* **Assigned task**: Only the lines from the one containing "You are a GUI" through the one containing "Task: Click on" should be printed, exactly as they appear below, with both ends included.
====== Records supplied
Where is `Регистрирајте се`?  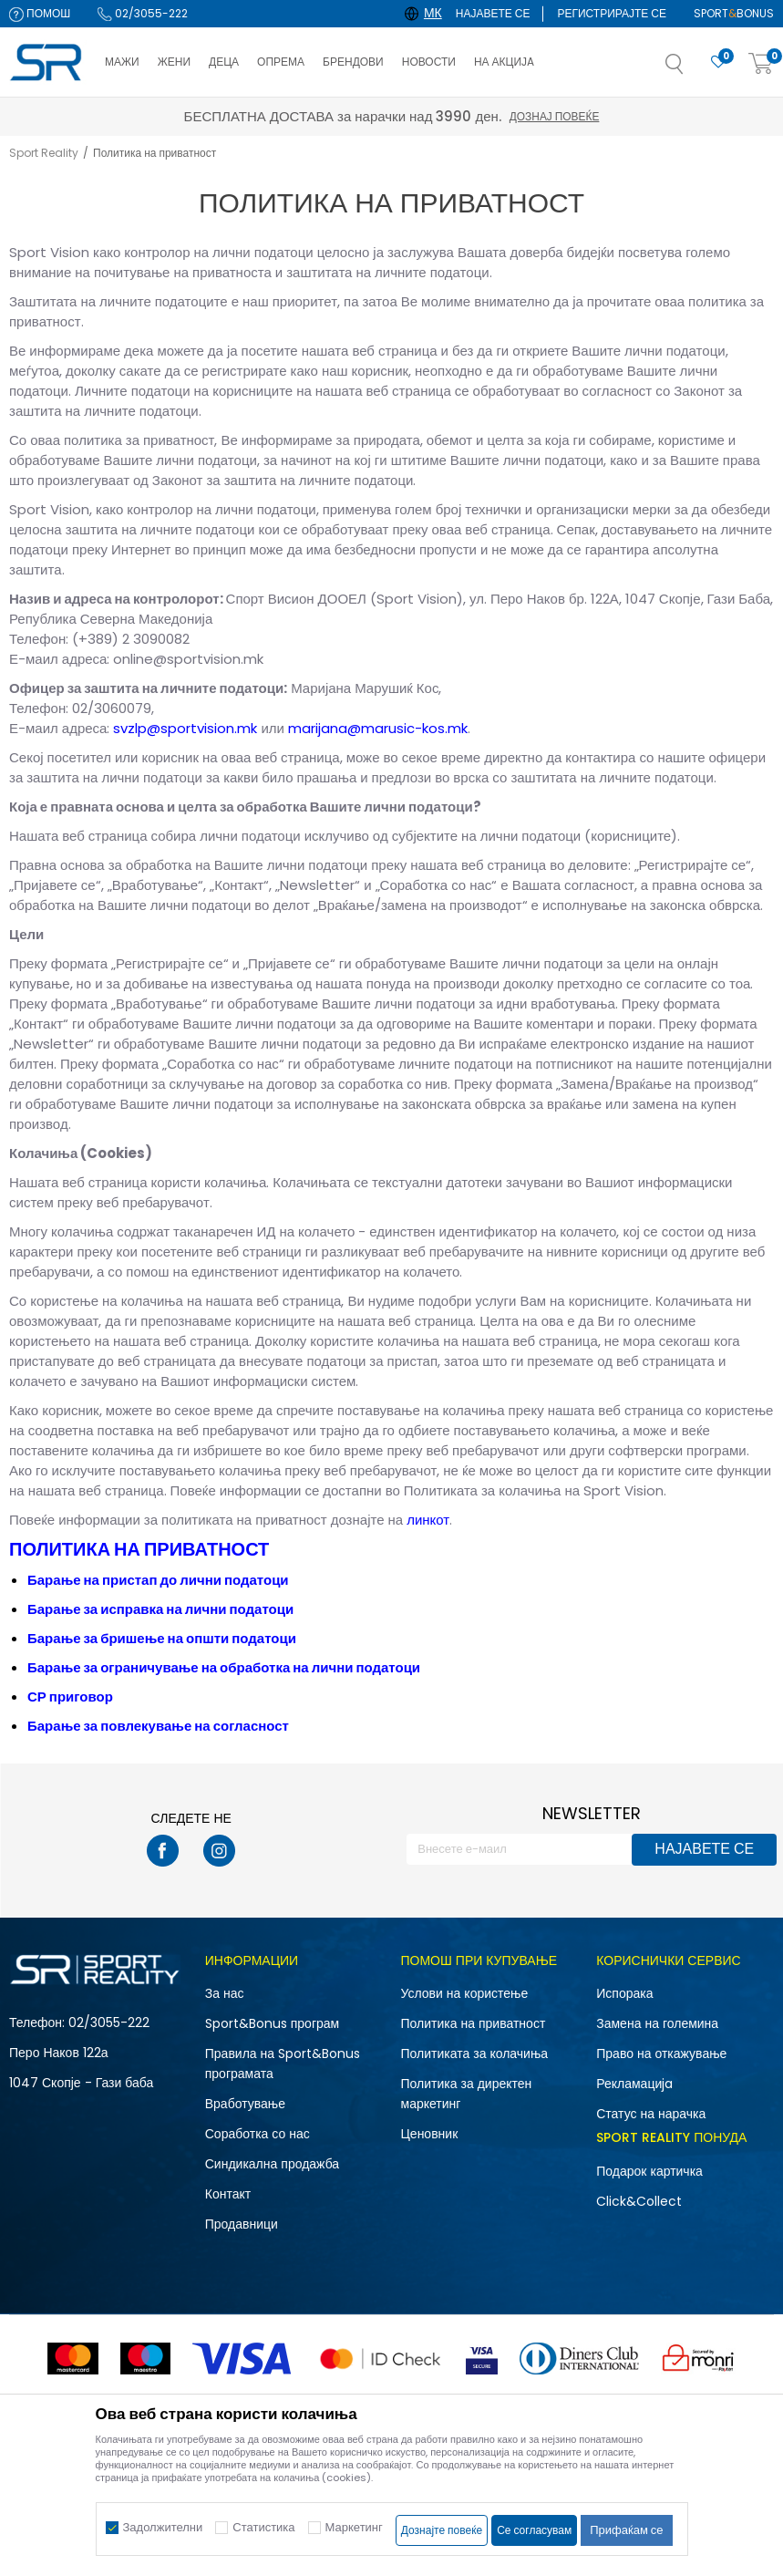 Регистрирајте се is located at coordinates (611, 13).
============
====== Records supplied
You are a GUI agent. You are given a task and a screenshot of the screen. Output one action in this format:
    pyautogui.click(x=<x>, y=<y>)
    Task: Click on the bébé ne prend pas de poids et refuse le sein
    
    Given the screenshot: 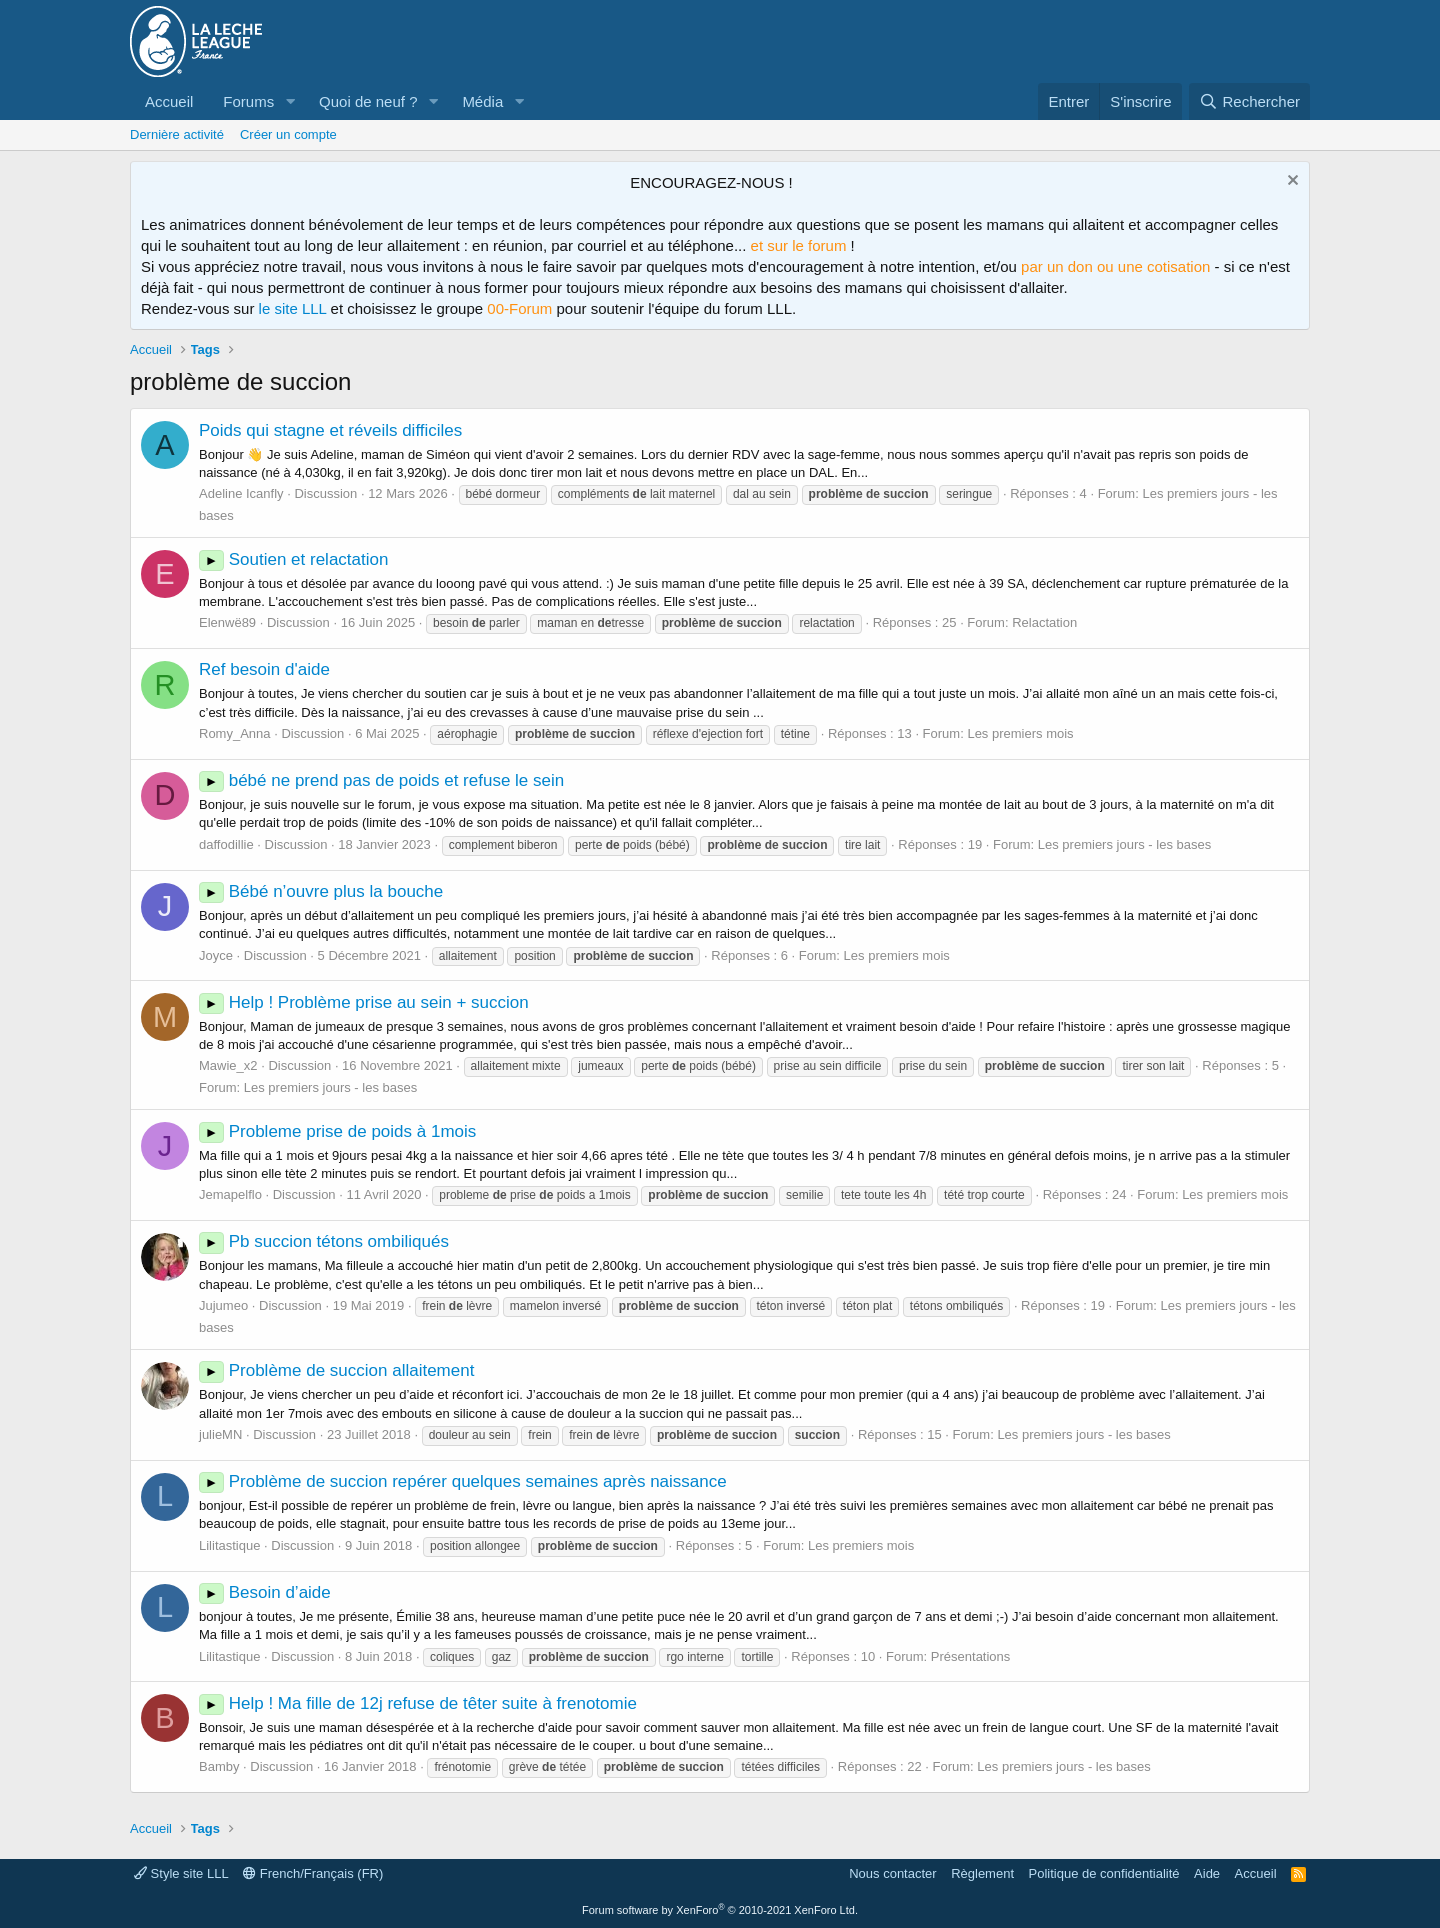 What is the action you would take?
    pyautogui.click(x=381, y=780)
============
====== Records supplied
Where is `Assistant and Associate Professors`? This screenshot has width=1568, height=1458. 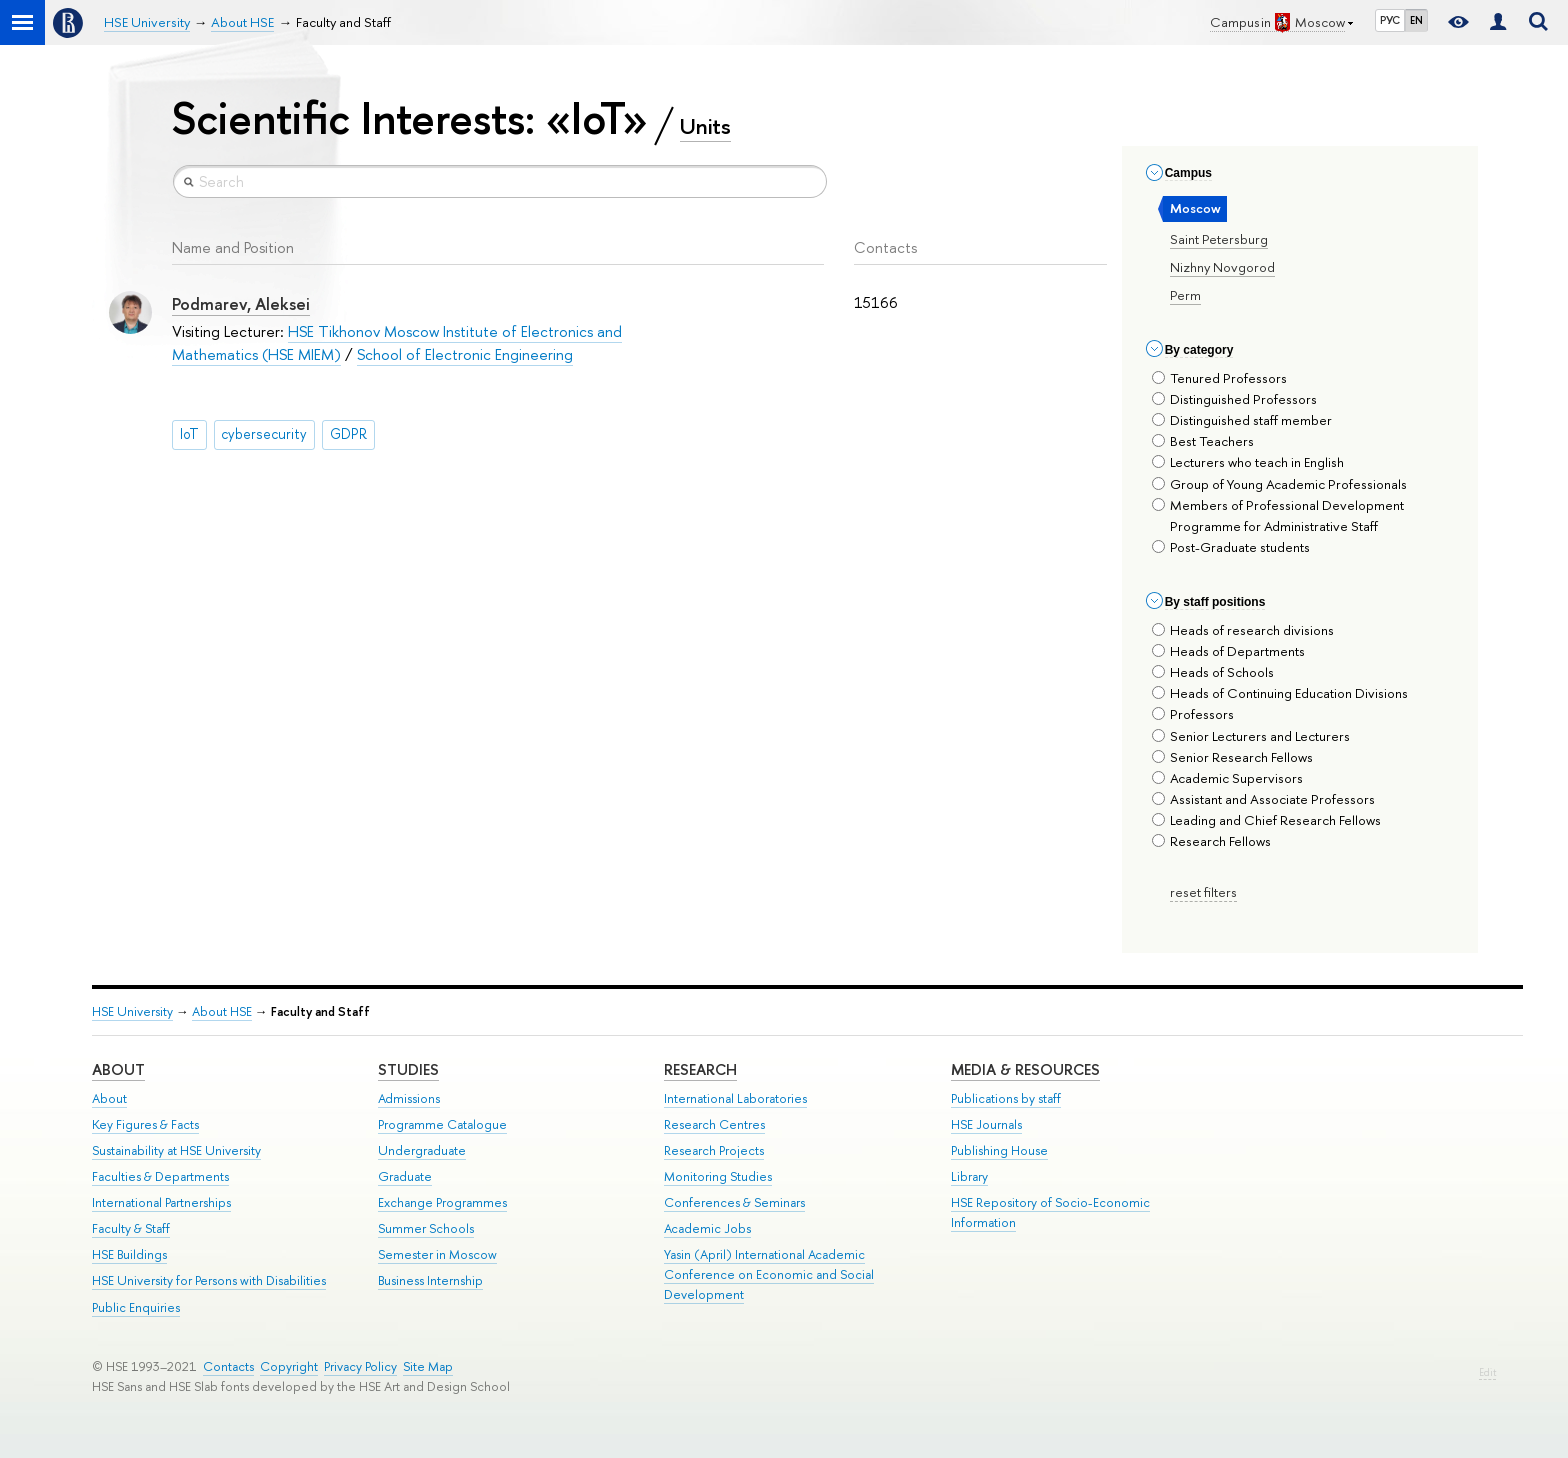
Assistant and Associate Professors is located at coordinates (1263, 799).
============
* **Response to the task**:
You are a GUI agent. You are given a task and a screenshot of the screen. Output one action in this format:
    pyautogui.click(x=<x>, y=<y>)
    Task: Click on the bébé ne prend pas de poids et refuse le sein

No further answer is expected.